The Thweatt family tree has multiple connections to Thomas Jefferson. This page explores those connections. The primary characters who connect with each other are ...
Archibald Thweatt (1876-1956)
Lucy Eppes (1786-1860)
John Wayles (1715-1773)
Martha Wayles Jefferson (1748-1782)
Colonel Francis Eppes IV (1686-1734)
Here we see the connection between Archibald Thweatt (b.1876) and Lucy Eppes (GG Aunt of this Archibald). Lucy Eppes is the GGG Aunt of the 5 siblings Frances, Libby, Archie, Ann, and Margaret.
This graphic connects Lucy Eppes with Thomas and Martha Jefferson. Martha Jefferson is the daughter of John Wayles via his marriage to Martha Eppes. And Lucy Eppes is the granddaughter of John Wayles via his marriage to Mary (Tabitha) Cocke.
These two graphics connect Martha Jefferson and Lucy Eppes via a different family tie. Martha Jefferson's grandfather Colonel Francis Eppes IV is the also the great grandfather of Lucy Eppes.
Maria Jefferson (daughter of Thomas Jefferson) married John Wayles Eppes (brother of Lucy Eppes). This graphic shows the way in which Maria and John were kin to each other through John Wayles in addition to being husband and wife.
Maria and John were half first cousins since they shared a common grandfather in John Wayles.
Lucy Eppes and John Wayles Eppes were siblings. That means that their spouses were in-laws. Archibald Thweatt was the brother-in-law of Maria Jefferson, daughter of Thomas Jefferson.
Sally Hemings is also believed to have been a daughter of John Wayles. This would make Sally Hemings a half aunt of Lucy Eppes, wife of Archibald Thweatt.
This correspondence is a letter from Archibald Thweatt (1769-1844) to Thomas Jefferson. It is a request that Thomas Jefferson adopt some sort of amendments that were under consideration by the Virginia legislature. Thweatt suggests that with Jefferson's support the matter would easily sail through the legislature.
On January 28, 2018, the New York Times Review of Books carried a review of a new book by Mary Beth Norton with the title Jefferson’s Three Daughters — Two Free, One Enslaved. The following paragraph appears in the book review ...
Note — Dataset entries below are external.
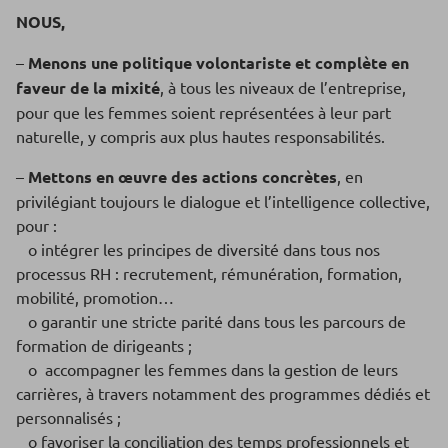
NOUS,
–
Menons une politique volontariste et complète en
faveur de la mixité
, à tous les niveaux de l’entreprise,
pour que les femmes soient représentées à leur part
naturelle, y compris aux plus hautes responsabilités.
–
Mettons en œuvre des actions concrètes
, en
privilégiant toujours le dialogue et l’intelligence collective,
pour :
o intégrer les principes de diversité dans tous nos
processus RH : recrutement, rémunération, formation,
mobilité, promotion…
o garantir une stricte parité dans tous les parcours de
formation de dirigeants ;
o accompagner les femmes dans la gestion de leurs
carrières, à travers notamment des programmes dédiés et
personnalisés ;
o favoriser la conciliation des temps professionnels et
The lives of four Virginia families — Jeffersons, Randolphs, Eppeses and Hemingses — were intertwined. Sally Hemings, daughter of Jefferson’s father-in-law by his mulatto slave Elizabeth Hemings, arrived in the Jefferson household in Paris in 1787 at the age of 14 assigned to be the child Maria’s companion. Following Hemings’s oral history, Kerrison relates how Sally, knowing she could claim freedom by remaining in France when Jefferson returned home in 1789, negotiated a promise of eventual freedom for herself and all her children, who were by parentage seven-eighths white — a promise kept in part by Martha Randolph after her father’s death in 1826. Jefferson listed Beverley, the oldest boy, born 1798, and his younger sister, Harriet, as “run” in 1822, but other sources reveal that he quietly facilitated their departure.
-- NY Times, Jan. 28, 2018
The Eppes family referenced in the above paragraph is the family of Lucy Eppes who married Archibald Thweatt. Lucy's brother John married Maria Jefferson. Sally Hemmings, the African-American daughter of Thomas Jefferson, is identified in the paragraph above as Maria's childhood companion in Paris in 1787 when Maria and Sally Hemmings were children. Martha (also mentioned in the paragraph above) is the older Jefferson daughter and the sister of Maria and half-sister of Sally.
As indicated in the above mentioned book review, the consensus now is that Sally Hemings is the daughter of John Wayles and his slave Elizabeth "Betty" Hemings. Since Martha Jefferson, wife of Thomas Jefferson, is also the daughter of John Wayles via his first marriage to Martha Eppes, this would mean that Martha Jefferson and Sally Hemings are half-sisters. And in addition both are half sisters to Elizabeth Wayles since she is also daughter of John Wayles via his marriage to Tabitha Cocke.
Martha Jefferson, Sally Hemings, and Elizabeth Wayles are all half-sisters.
Archibald Thweatt's mother-in-law, Elizabeth Wayles, was half-sister to both Martha Jefferson and Sally Hemings and brother-in-law to Thomas Jefferson.